Ballast-Nedam had formulated high ambitions for the application of BIM in the “Hart van Zuid” project. In practice, realising these ambitions proved difficult to achieve. Consequently, prior to the Definitive Design phase for Pand Z, all the parties concerned discussed which ambitions for BIM would be pursued, which agreements would be made regarding design protocols, how elements would be coded, and what data would be included. “De Zwarte Hond adopted a flexible and constructive attitude in the discussions”, explained Keijdener. “They listened to the wishes of all the parties involved. Provisions for exceptions were made if certain consultants wanted specific information to be added at a later stage in the BIM-model.”
“The decision to leave certain parts of the process out of BIM worked well for all the parties concerned”, continued Keijdener. This meant that each party could continue to work in their own, most effective way. “If an exception was made, this was discussed in the design team. Then clear agreements were made as to when the parallel process would be added in the BIM model. This avoided surprises. And also, if alterations had to be made to the design drawings, these were submitted to the design team in order to be able to address any objections. The aim in this case was to enable the BIM process to run as smoothly as possible. On the one hand, De Zwarte Hond opted early on for a high degree of detailing while, on the other hand, other matters that were still to be finalised were kept out of the BIM model so that the structural engineer, installer et cetera were not hampered by constant changes in the model. This resulted in a smooth process in which choices were based on common sense and BIM was never a hindrance.”
Keijdener knows from colleagues that BIM is not always accepted with open arms in a design process. It is often the designers who are enthusiastic while the other parties seem to experience difficulties. In the case of Pand Z Keijdener says that all parties recognise the merits of BIM. As well as the meetings for the design teams, Keijdener organised BIM sessions in which all parties, including the client, were present. During these sessions BIM-related problems were discussed and possible solutions sought. This working approach ensured that BIM had added value for everyone.
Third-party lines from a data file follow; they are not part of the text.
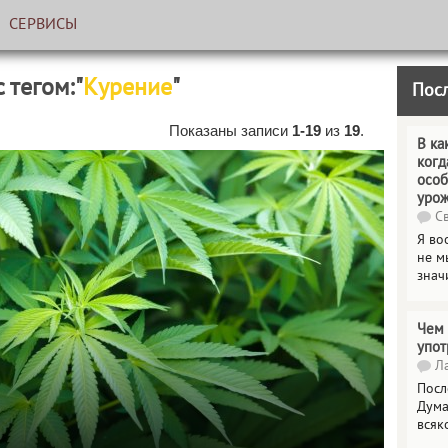
СЕРВИСЫ
с тегом:"
Курение
"
Пос
Показаны записи
1-19
из
19
.
В ка
когд
особ
уро
Св
Я во
не м
знач
Чем 
упот
Ла
Посл
Дума
всяк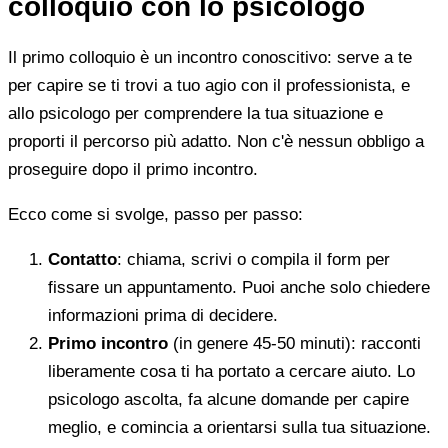
colloquio con lo psicologo
Il primo colloquio è un incontro conoscitivo: serve a te
per capire se ti trovi a tuo agio con il professionista, e
allo psicologo per comprendere la tua situazione e
proporti il percorso più adatto. Non c'è nessun obbligo a
proseguire dopo il primo incontro.
Ecco come si svolge, passo per passo:
Contatto
: chiama, scrivi o compila il form per
fissare un appuntamento. Puoi anche solo chiedere
informazioni prima di decidere.
Primo incontro
(in genere 45-50 minuti): racconti
liberamente cosa ti ha portato a cercare aiuto. Lo
psicologo ascolta, fa alcune domande per capire
meglio, e comincia a orientarsi sulla tua situazione.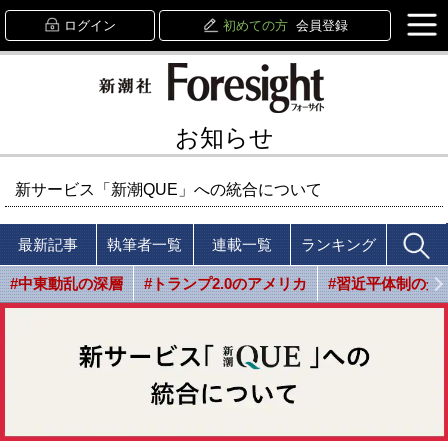
ログイン
初めての方
会員登録
お知らせ
新サービス「新潮QUE」への統合について
最新記事
執筆者一覧
連載一覧
ランキング
#中東動乱の深層
#トランプ2.0のアメリカ
#習近平体制の光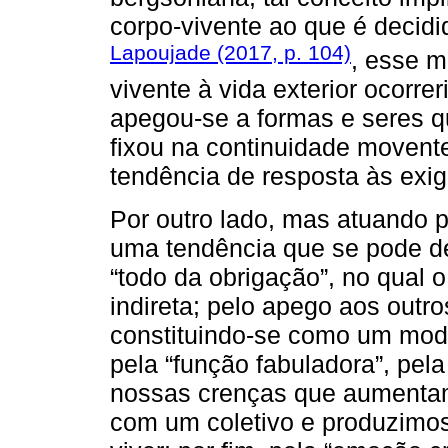
corpo-vivente ao que é decidi
Lapoujade (2017, p. 104)
, esse m
vivente à vida exterior ocorrer
apegou-se a formas e seres qu
fixou na continuidade movente
tendência de resposta às exig
Por outro lado, mas atuando 
uma tendência que se pode des
“todo da obrigação”, no qual 
indireta; pelo apego aos outros 
constituindo-se como um modo
pela “função fabuladora”, pe
nossas crenças que aumentam
com um coletivo e produzimos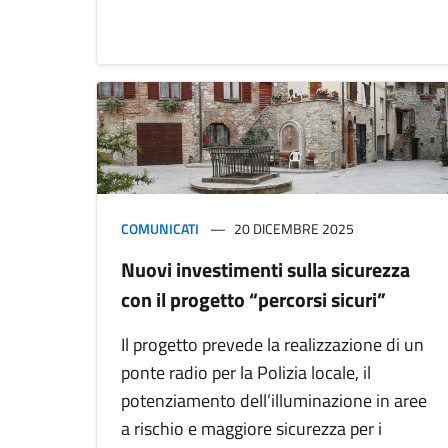
COMUNICATI
20 DICEMBRE 2025
Nuovi investimenti sulla sicurezza
con il progetto “percorsi sicuri”
Il progetto prevede la realizzazione di un
ponte radio per la Polizia locale, il
potenziamento dell’illuminazione in aree
a rischio e maggiore sicurezza per i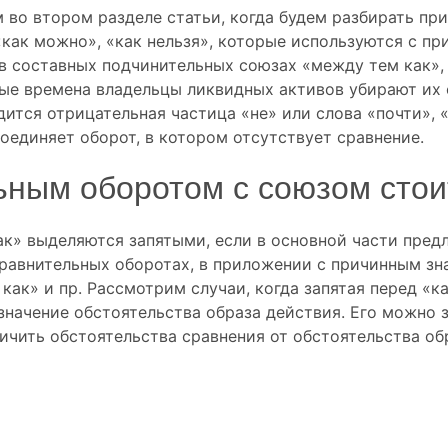
во втором разделе статьи, когда будем разбирать при
 «как можно», «как нельзя», которые используются с п
 в составных подчинительных союзах «между тем как», 
жные времена владельцы ликвидных активов убирают их
дится отрицательная частица «не» или слова «почти», «
оединяет оборот, в котором отсутствует сравнение.
ьным оборотом с союзом стои
ак» выделяются запятыми, если в основной части пред
 сравнительных оборотах, в приложении с причинным з
, как» и пр. Рассмотрим случаи, когда запятая перед «
 значение обстоятельства образа действия. Его можно
ичить обстоятельства сравнения от обстоятельства об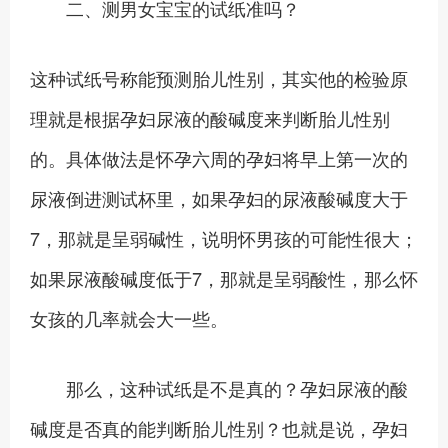
二、测男女宝宝的试纸准吗？
这种试纸号称能预测胎儿性别，其实他的检验原
理就是根据孕妇尿液的酸碱度来判断胎儿性别
的。具体做法是怀孕六周的孕妇将早上第一次的
尿液倒进测试杯里，如果孕妇的尿液酸碱度大于
7，那就是呈弱碱性，说明怀男孩的可能性很大；
如果尿液酸碱度低于7，那就是呈弱酸性，那么怀
女孩的几率就会大一些。
那么，这种试纸是不是真的？孕妇尿液的酸
碱度是否真的能判断胎儿性别？也就是说，孕妇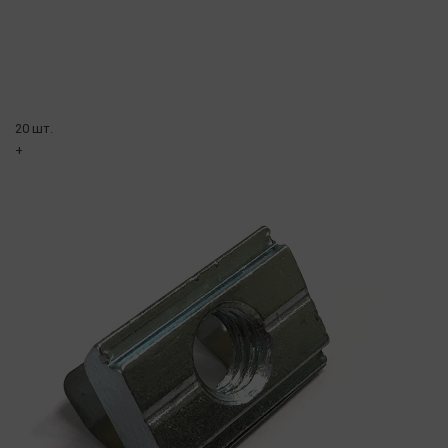
20 шт.
+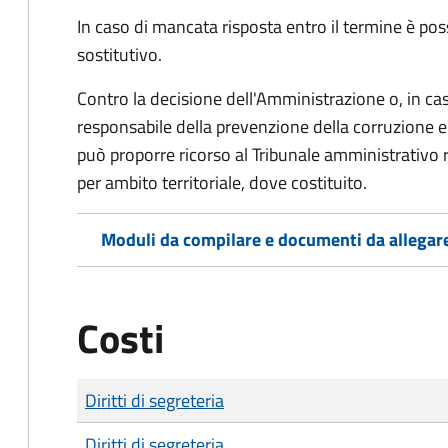
In caso di mancata risposta entro il termine è poss
sostitutivo.
Contro la decisione dell'Amministrazione o, in ca
responsabile della prevenzione della corruzione e 
può proporre ricorso al Tribunale amministrativo 
per ambito territoriale, dove costituito.
Moduli da compilare e documenti da allegar
Costi
Tipo di pagamento
Importo
Diritti di segreteria
Diritti di segreteria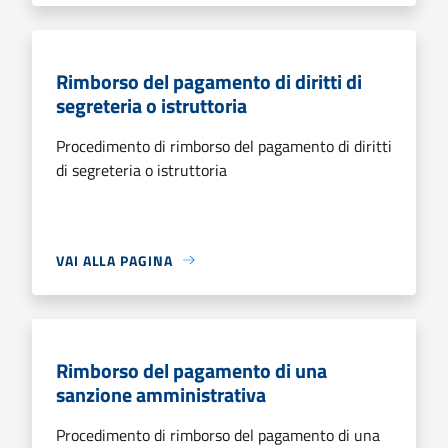
Rimborso del pagamento di diritti di
segreteria o istruttoria
Procedimento di rimborso del pagamento di diritti
di segreteria o istruttoria
VAI ALLA PAGINA
Rimborso del pagamento di una
sanzione amministrativa
Procedimento di rimborso del pagamento di una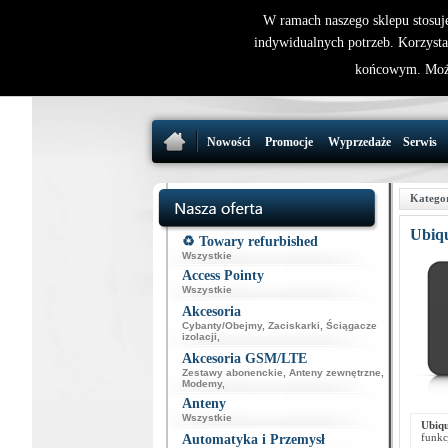
W ramach naszego sklepu stosuj
indywidualnych potrzeb. Korzysta
końcowym. Może
Nowości
Promocje
Wyprzedaże
Serwis
Katego
Ubiqu
♻️ Towary refurbished
Wszystkie
Access Pointy
Wszystkie
Akcesoria
Cybanty/Obejmy
,
Zaciskarki
,
Ściągacze
izolacji
,
Akcesoria GSM/LTE
Zestawy abonenckie
,
Anteny zewnętrzne
,
Modemy
,
Anteny
Wszystkie
Ubiqu
funkc
Automatyka i Przemysł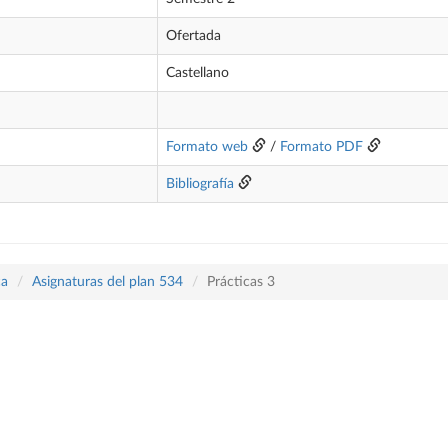
Ofertada
Castellano
Formato web
/
Formato PDF
Bibliografía
ca
Asignaturas del plan 534
Prácticas 3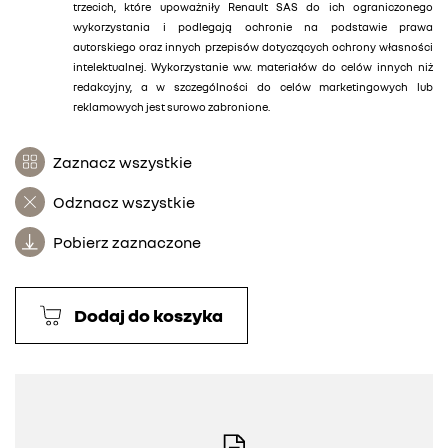
trzecich, które upoważniły Renault SAS do ich ograniczonego
wykorzystania i podlegają ochronie na podstawie prawa
autorskiego oraz innych przepisów dotyczących ochrony własności
intelektualnej. Wykorzystanie ww. materiałów do celów innych niż
redakcyjny, a w szczególności do celów marketingowych lub
reklamowych jest surowo zabronione.
Zaznacz wszystkie
Odznacz wszystkie
Pobierz zaznaczone
Dodaj do koszyka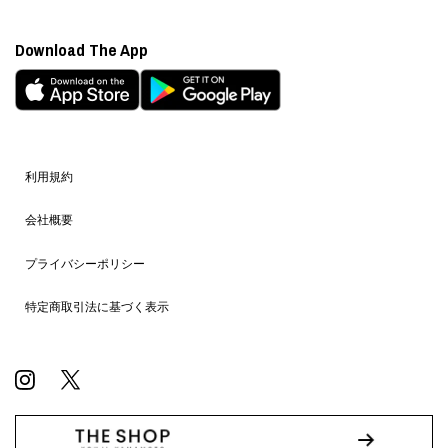
Download The App
利用規約
会社概要
プライバシーポリシー
特定商取引法に基づく表示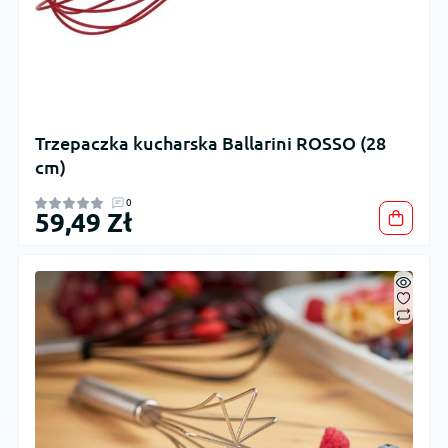
Trzepaczka kucharska Ballarini ROSSO (28
cm)
0
59,49 Zł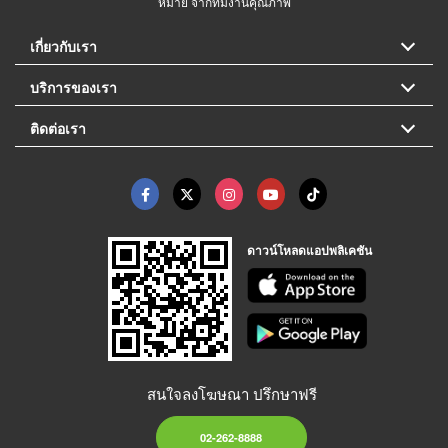
หมาย จากทีมงานคุณภาพ
เกี่ยวกับเรา
บริการของเรา
ติดต่อเรา
ดาวน์โหลดแอปพลิเคชัน
สนใจลงโฆษณา ปรึกษาฟรี
02-262-8888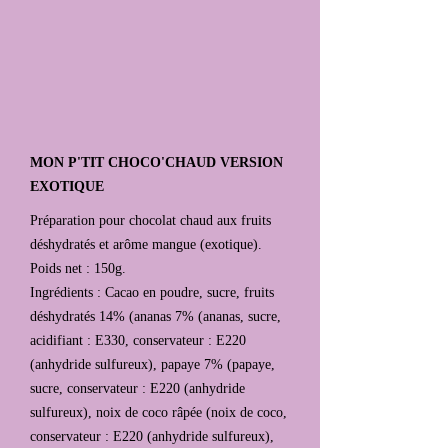
MON P'TIT CHOCO'CHAUD VERSION
EXOTIQUE
Préparation pour chocolat chaud aux fruits
déshydratés et arôme mangue (exotique).
Poids net : 150g.
Ingrédients : Cacao en poudre, sucre, fruits
déshydratés 14% (ananas 7% (ananas, sucre,
acidifiant : E330, conservateur : E220
(anhydride sulfureux), papaye 7% (papaye,
sucre, conservateur : E220 (anhydride
sulfureux), noix de coco râpée (noix de coco,
conservateur : E220 (anhydride sulfureux),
Keijdener: “BIM was suddenly far more tangible for people who had many years of experience in the building industry but had not often worked with this method. A lot of scepticism about BIM was dispelled during the sessions.”
The client also became more involved in BIM during the BIM sessions. “Clients are generally confronted with piles of paperwork. By involving them more closely in the BIM model, they were suddenly able to relate all the information put in front of them to a spatial building. Suddenly they saw the entire scope of specific design decisions. It opened up a whole new world for them.”
One advantage of BIM is that it can easily be transformed into a Virtual Reality environment, an advantage that Keijdener enthusiastically welcomes. “De Zwarte Hond has made huge technological advances with this technique, we can now examine how far we can apply it in the design process, focusing on the client and end user. In the last few months we used the BIM model once for a virtual reality presentation. Several users were anxious about their visibility in the building. By enabling them to experience the building through virtual reality, they could formulate their opinions and give direct feedback of what they saw. This saved a lot of time.”